Los tres meses siguientes fueron arduos. Lizabeth fue aprendiendo codo a codo con su equipo de panaderos. A ella le costaba, porque para trabajar en panadería hay que poner el cuerpo: implica estar de pie durante horas, hacer fuerza por mucho tiempo, mover los brazos, no descansar, esperar, estar pendiente. Se convirtió en una empleada más. Asumir el trabajo de esa manera hizo que se ganara la confianza y el respeto del equipo de empleados. Ellos comenzaron a verla de un modo diferente, porque no era el tipo de gerente que se limitaba solo a dar órdenes.
Después de esos meses, el resultado es la uniformidad. Todos siguen el formulario, es decir, la receta es la misma esté quien esté a cargo. Los procesos están estandarizados, desde el guiso del relleno para las empanadas, lo esencial para la panadería, hasta el tiempo de horneado. Lo ideal es que los sabores y la calidad sean los mismos.

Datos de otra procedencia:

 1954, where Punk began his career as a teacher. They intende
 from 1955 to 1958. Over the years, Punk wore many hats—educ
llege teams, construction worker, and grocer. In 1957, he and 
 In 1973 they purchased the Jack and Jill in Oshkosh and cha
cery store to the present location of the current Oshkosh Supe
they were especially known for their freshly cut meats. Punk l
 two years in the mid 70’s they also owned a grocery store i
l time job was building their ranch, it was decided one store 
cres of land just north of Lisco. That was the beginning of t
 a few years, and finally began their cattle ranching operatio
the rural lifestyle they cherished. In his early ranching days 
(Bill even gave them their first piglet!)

La venta de jugos también se convirtió en otro negocio, solo que ya no lo maneja Lizabeth. Como una licuadora no era suficiente, le pidió ayuda a su hija. Ella se encarga, junto a su pareja, de ofrecer jugos de guayaba, parchita y papelón.

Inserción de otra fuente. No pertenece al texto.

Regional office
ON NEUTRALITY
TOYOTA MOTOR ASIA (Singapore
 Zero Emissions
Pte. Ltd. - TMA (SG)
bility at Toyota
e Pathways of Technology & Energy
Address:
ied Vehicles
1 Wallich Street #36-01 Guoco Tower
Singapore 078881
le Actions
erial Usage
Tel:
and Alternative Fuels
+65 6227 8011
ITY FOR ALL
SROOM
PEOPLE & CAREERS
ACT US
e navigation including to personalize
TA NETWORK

La mudanza al nuevo local triplicó la demanda de productos. El sitio se les ha quedado pequeño. Han estado revisando los horarios del personal para que no se crucen los recambios de los turnos, porque se les hace difícil que estén demasiados al mismo tiempo. Es que el equipo aumentó, ahora son 19 personas sin contar a los empleados de recursos humanos, de limpieza, a la encargada, la administradora y las dueñas. Todos son venezolanos ganándose el pan: gente de Mérida, Táchira, Maracaibo, Caracas, Guayana y Barquisimeto reunidos allí, en torno a los sabores que, de algún modo, los regresan al lugar de donde salieron.
Un delicioso olor a pan horneado —el aroma de lo recién hecho— invade a la Panadería Donna y sus alrededores. En la cola que se forma afuera, la gente habla sobre cuál es la mejor opción para desayunar. Ansiosos, ansiando, piensan en su pedido.

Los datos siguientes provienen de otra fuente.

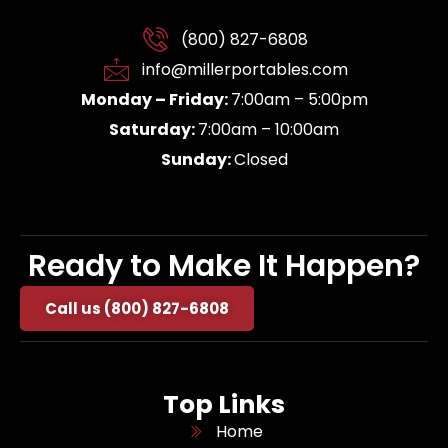
(800) 827-6808
info@millerportables.com
Monday – Friday:
7:00am – 5:00pm
Saturday:
7:00am – 10:00am
Sunday:
Closed
Ready to Make It Happen?
Call us (800) 827-6808
Top Links
Home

Lizabeth está orgullosa al ver cuánto ha crecido ese proyecto por el que tenía tantas dudas. Ella y su hermana siguen trabajando juntas. Siempre tienen en mente involucrar al personal en lo que hacen y deciden, para que sepan lo que están logrando y estén a gusto trabajando con ellas. Quieren que sientan que son importantes.
Ese orgullo la invade también al ver que al mostrador acuden más argentinos. Ahora, cuando vienen y piden una empanada de dominó, ella no se lo puede creer.
En los planes de Lizabeth y Jenny está seguir expandiendo la panadería. Quieren abrir otro local. También desean unir lazos con la comunidad venezolana de emprendedores. Piensan armar un equipo de dominó o de béisbol entre los emprendimientos, porque hay muchos en la ciudad y no tienen nada que les permita encontrarse. Y el deporte podría ayudar.
Las hermanas Rangel también quieren ofrecer a sus clientes un espacio, un punto, un lugar, un rincón venezolano, y no solo sus productos. Quieren que quienes vayan a la panadería se sientan como en Venezuela. Por eso insisten a las vendedoras para que hablen con los clientes, que sean pacientes. Quieren que los compradores se sienten, que se coman las delicias que ellos preparan, tranquilos, en paz.
Como esa paz que siente Lizabeth cuando mira hacia el pasado el recorrido que la llevó hasta ahí. A veces, sale del negocio y va a la plaza que queda en frente; desde allí mira el local y piensa: “¡Cuántas cosas hemos logrado!”.